Baca Juga: Kemerdekaan Indonesia dan Upaya Memerdekakan Hutan

Setelah upacara bendera usai, dilanjutkan pengibaran bendera sepanjang 75 meter yang dipegang 45 penyelam berjajar di garis pantai. Kedalaman sekitar 15 meter dan berlokasi di area aman dekat Liberty Ship-wreck, bangkai kapal perang Amerika Serikat yang terdampar di pesisir Tulamben, Kabupaten Karangasem ini.

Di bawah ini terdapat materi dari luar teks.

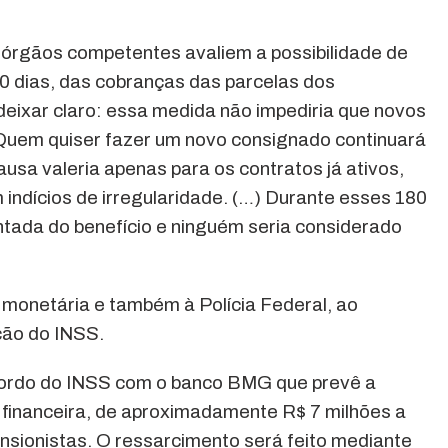
 órgãos competentes avaliem a possibilidade de
0 dias, das cobranças das parcelas dos
deixar claro: essa medida não impediria que novos
Quem quiser fazer um novo consignado continuará
usa valeria apenas para os contratos já ativos,
m indícios de irregularidade. (…) Durante esses 180
tada do benefício e ninguém seria considerado
e monetária e também à Polícia Federal, ao
eção do INSS.
cordo do INSS com o banco BMG que prevê a
o financeira, de aproximadamente R$ 7 milhões a
nsionistas. O ressarcimento será feito mediante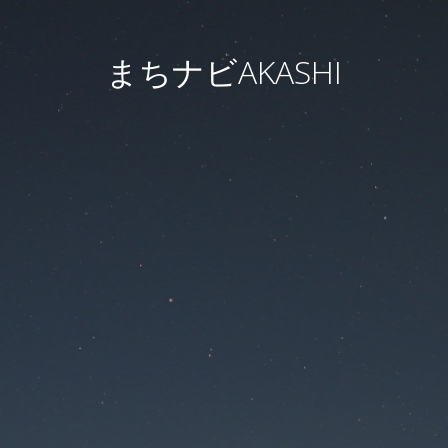
まちナビAKASHI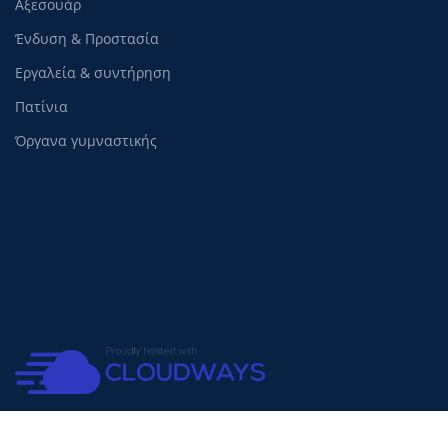
Αξεσουάρ
rnrn
rnrn
Ένδυση & Προστασία
Εργαλεία & συντήρηση
rn
rn
Πατίνια
Όργανα γυμναστικής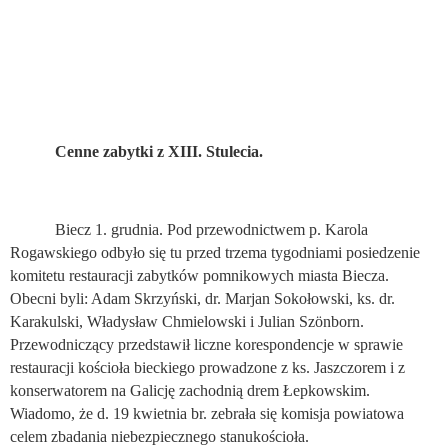
Cenne zabytki z XIII. Stulecia.
Biecz 1. grudnia. Pod przewodnictwem p. Karola
Rogawskiego odbyło się tu przed trzema tygodniami posiedzenie
komitetu restauracji zabytków pomnikowych miasta Biecza.
Obecni byli: Adam Skrzyński, dr. Marjan Sokołowski, ks. dr.
Karakulski, Władysław Chmielowski i Julian Szönborn.
Przewodniczący przedstawił liczne korespondencje w sprawie
restauracji kościoła bieckiego prowadzone z ks. Jaszczorem i z
konserwatorem na Galicję zachodnią drem Łepkowskim.
Wiadomo, że d. 19 kwietnia br. zebrała się komisja powiatowa
celem zbadania niebezpiecznego stanukościoła.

“Kami mengibarkan bendera lagi sebagai motivasi buat diri sendiri dan pemandu selam di sini biar tidak down karena pandemi ini,” urai Suastika. Dari sekitar 100-150 penyelam per hari, kini setelah obyek wisata dibuka mulai tengah Juli lalu, kunjungan penyelaman hanya 10-20 orang.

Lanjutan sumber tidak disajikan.